Page-level text extractions:
+-------+
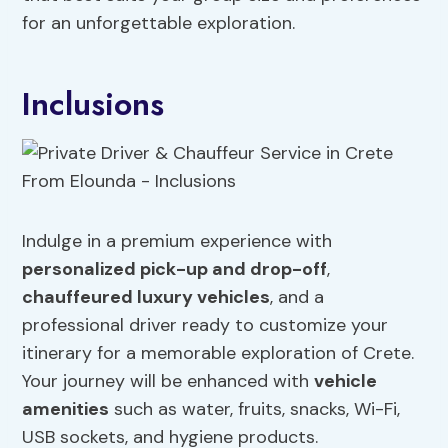
for an unforgettable exploration.
Inclusions
Indulge in a premium experience with
personalized pick-up and drop-off
,
chauffeured luxury vehicles
, and a
professional driver ready to customize your
itinerary for a memorable exploration of Crete.
Your journey will be enhanced with
vehicle
amenities
such as water, fruits, snacks, Wi-Fi,
USB sockets, and hygiene products.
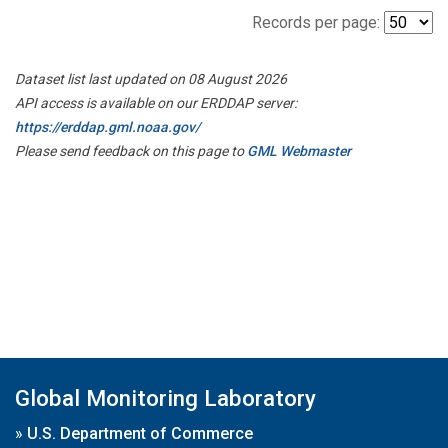
Records per page:
Dataset list last updated on 08 August 2026
API access is available on our ERDDAP server:
https://erddap.gml.noaa.gov/
Please send feedback on this page to
GML Webmaster
Global Monitoring Laboratory
»
U.S. Department of Commerce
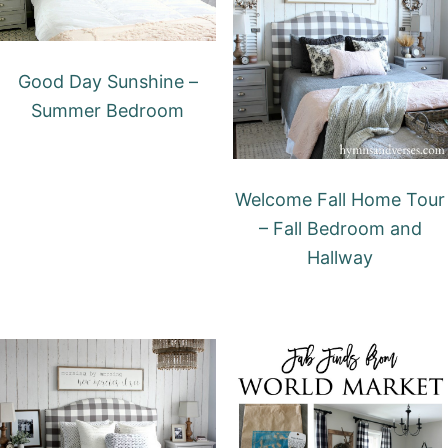
Good Day Sunshine –
Summer Bedroom
Welcome Fall Home Tour
– Fall Bedroom and
Hallway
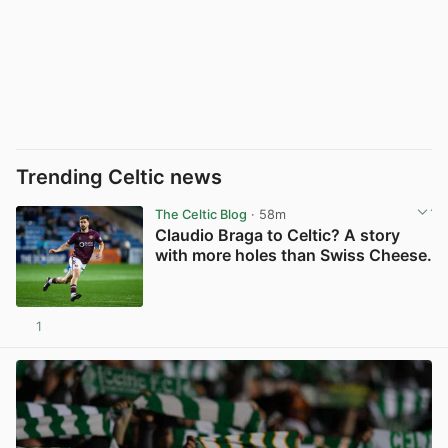
Trending Celtic news
The Celtic Blog
· 58m
Claudio Braga to Celtic? A story
with more holes than Swiss Cheese.
1
View post in new tab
+-------+
Work order → The entries above need to be output again in full, exactly, and without pictures.

The answer →
for an unforgettable exploration.
Inclusions
Indulge in a premium experience with
personalized pick-up and drop-off
,
chauffeured luxury vehicles
, and a
professional driver ready to customize your
itinerary for a memorable exploration of Crete.
Your journey will be enhanced with
vehicle
amenities
such as water, fruits, snacks, Wi-Fi,
USB sockets, and hygiene products.
Records per page:
Dataset list last updated on 08 August 2026
API access is available on our ERDDAP server:
https://erddap.gml.noaa.gov/
Please send feedback on this page to
GML Webmaster
Global Monitoring Laboratory
»
U.S. Department of Commerce
Good Day Sunshine –
Summer Bedroom
Welcome Fall Home Tour
– Fall Bedroom and
Hallway
Trending Celtic news
The Celtic Blog
· 58m
Claudio Braga to Celtic? A story
with more holes than Swiss Cheese.
1
View post in new tab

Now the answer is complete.